Planting and Harvesting
• Gourds. Among the Southwest's first domesticated plants, gourds are still grown and dried for use as containers, decorations, and musical instruments. Sunset climate zones 1a-3b: Plant 'Santo Domingo Striped Dipper' or 'Tarahumara Warty'. Zones 10, 11: Try 'Hopi Rattle', 'O'odham Dipper', or 'Wild Luffa'. Zones 12, 13: 'Mayo Deer Dance Rattle' or 'Tarahumara Canteen'. All these are available from Native Seeds/SEARCH ( www.nativeseeds.org or 866/622-5561). Soak seeds overnight, then plant 1 inch deep in the ground near a fence or trellis that vines can climb.
• Herbs for aromatherapy. The foliage of many herbs contains essential oils that aromatherapists prescribe to produce various effects. For example, basil, chamomile, lavender, and marjoram are believed to create a relaxing mood, while clary sage, lemon balm, lemon verbena, and mint are reputed to lift the spirits. Rosemary and thyme are said to improve concentration and memory. To release the aroma, harvest and crush leaves, then gently simmer them in a pot of water to scent a room, or wrap them in cheesecloth to slip into a pillowcase.
• Landscape plants. Consider these native and desert-adapted plants. Trees: Anacacho orchid tree (Bauhinia lunarioides) and Chinese pistache (Pistacia chinensis). Shrubs: Desert honeysuckle (Anisacanthus quadrifidus wrightii), pink fairy duster (Calliandra eriophylla), sweet acacia (Acacia farnesiana), Texas ranger (Leucophyllum frutescens), and violet silverleaf (L. candidum).
• Rabbit-resistant plants. Rabbits will eat just about anything, but they dislike highly aromatic plants like lavender, marigold, mint, rosemary, salvia, and society garlic. Other plants they find unappealing include agave, euphorbia, lantana, Mexican evening primrose, nandina, plumbago, and verbena. It helps to start with plants large enough to survive a little nibbling.
• Seasonal color. Sow seeds or set out transplants of these water-thrifty flowers. Zones 1a-3b: Ageratum, coreopsis, and gaillardia. Zones 10-13: Coreopsis, cosmos, blue and scarlet flax, gaillardia, Mexican hat, portulaca, purple coneflower, and zinnia.
• Vegetables. All zones: Sow seeds or set out transplants of chiles, cucumbers, eggplant, melons, okra, peppers, summer and winter squash, and tomatillos. Two good regional seed sources are Plants of the Southwest ( www.plantsofthesouthwest.com or 800/788-7333) and Seeds of Change ( www.seedsofchange.com or 888/762-7333).
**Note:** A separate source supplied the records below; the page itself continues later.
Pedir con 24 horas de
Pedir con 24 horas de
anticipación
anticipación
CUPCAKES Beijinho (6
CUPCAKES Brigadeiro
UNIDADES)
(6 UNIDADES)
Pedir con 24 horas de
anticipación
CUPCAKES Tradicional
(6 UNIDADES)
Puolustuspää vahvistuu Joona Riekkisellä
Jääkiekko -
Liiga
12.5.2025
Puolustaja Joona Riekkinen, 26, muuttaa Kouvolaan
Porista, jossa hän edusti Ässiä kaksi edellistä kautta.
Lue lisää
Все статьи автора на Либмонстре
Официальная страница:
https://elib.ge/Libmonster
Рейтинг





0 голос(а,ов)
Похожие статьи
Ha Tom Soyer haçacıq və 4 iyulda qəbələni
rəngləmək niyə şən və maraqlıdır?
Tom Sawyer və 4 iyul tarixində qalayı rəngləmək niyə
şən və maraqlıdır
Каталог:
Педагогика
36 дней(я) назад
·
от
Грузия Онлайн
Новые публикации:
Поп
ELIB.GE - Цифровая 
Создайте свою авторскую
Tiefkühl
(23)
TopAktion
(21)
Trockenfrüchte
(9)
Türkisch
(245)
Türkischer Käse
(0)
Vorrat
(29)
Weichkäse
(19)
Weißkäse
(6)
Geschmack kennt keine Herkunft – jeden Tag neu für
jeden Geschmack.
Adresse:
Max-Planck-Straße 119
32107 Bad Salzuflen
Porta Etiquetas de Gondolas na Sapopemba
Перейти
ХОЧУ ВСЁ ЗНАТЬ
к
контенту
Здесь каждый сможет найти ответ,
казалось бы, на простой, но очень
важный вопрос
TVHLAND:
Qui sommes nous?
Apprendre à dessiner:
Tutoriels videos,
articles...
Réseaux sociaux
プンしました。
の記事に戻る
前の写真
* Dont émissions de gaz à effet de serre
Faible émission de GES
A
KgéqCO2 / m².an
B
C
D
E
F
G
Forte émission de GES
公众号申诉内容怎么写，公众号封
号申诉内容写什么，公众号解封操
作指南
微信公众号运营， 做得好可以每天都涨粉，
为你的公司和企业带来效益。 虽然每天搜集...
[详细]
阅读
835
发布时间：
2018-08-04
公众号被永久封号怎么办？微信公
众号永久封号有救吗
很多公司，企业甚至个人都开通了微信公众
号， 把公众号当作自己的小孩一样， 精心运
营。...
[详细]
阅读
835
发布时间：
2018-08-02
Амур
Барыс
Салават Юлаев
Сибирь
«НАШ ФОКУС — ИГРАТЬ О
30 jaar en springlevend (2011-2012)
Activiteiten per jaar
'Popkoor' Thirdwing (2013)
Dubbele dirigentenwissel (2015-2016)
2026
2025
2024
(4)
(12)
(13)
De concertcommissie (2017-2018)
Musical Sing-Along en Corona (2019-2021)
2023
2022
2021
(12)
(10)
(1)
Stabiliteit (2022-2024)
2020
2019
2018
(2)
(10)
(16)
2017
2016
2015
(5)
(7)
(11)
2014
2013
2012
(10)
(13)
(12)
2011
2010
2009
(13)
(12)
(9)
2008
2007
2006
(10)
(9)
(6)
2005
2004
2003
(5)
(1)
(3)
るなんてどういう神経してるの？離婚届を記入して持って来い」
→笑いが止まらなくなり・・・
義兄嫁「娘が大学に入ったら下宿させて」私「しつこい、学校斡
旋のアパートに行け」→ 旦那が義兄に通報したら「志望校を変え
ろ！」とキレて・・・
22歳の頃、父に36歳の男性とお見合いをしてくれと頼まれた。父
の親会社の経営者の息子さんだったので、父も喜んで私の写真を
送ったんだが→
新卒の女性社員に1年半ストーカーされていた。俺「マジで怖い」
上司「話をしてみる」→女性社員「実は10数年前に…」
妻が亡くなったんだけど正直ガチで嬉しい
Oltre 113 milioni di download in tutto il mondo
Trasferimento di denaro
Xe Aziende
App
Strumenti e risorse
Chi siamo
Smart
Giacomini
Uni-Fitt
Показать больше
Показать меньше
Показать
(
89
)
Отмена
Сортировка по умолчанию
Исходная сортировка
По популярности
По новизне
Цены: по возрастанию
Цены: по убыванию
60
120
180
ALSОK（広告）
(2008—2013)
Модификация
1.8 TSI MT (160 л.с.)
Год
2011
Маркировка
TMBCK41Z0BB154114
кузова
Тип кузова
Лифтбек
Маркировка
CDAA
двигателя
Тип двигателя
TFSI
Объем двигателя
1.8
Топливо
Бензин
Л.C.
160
• Vines. Zones 10, 11: Plant Carolina jessamine, Lady Banks' rose, silver lace vine, trumpet creeper, and Virginia creeper. Zones 12, 13: Plant any of the above, plus bougainvillea and coral vine.
• Check irrigation systems. Repair leaks and replace clogged or broken bubblers, drip emitters, and sprinkler heads.
• Control insect pests. Blast aphids and spittlebugs off plants with a strong jet of water from the hose. Control spider mites on evergreens by spraying with insecticidal soap.
• Mulch. Spread a 3- to 4-inch layer of bark chips, compost, or forest mulch around plants to help insulate roots and retain soil moisture.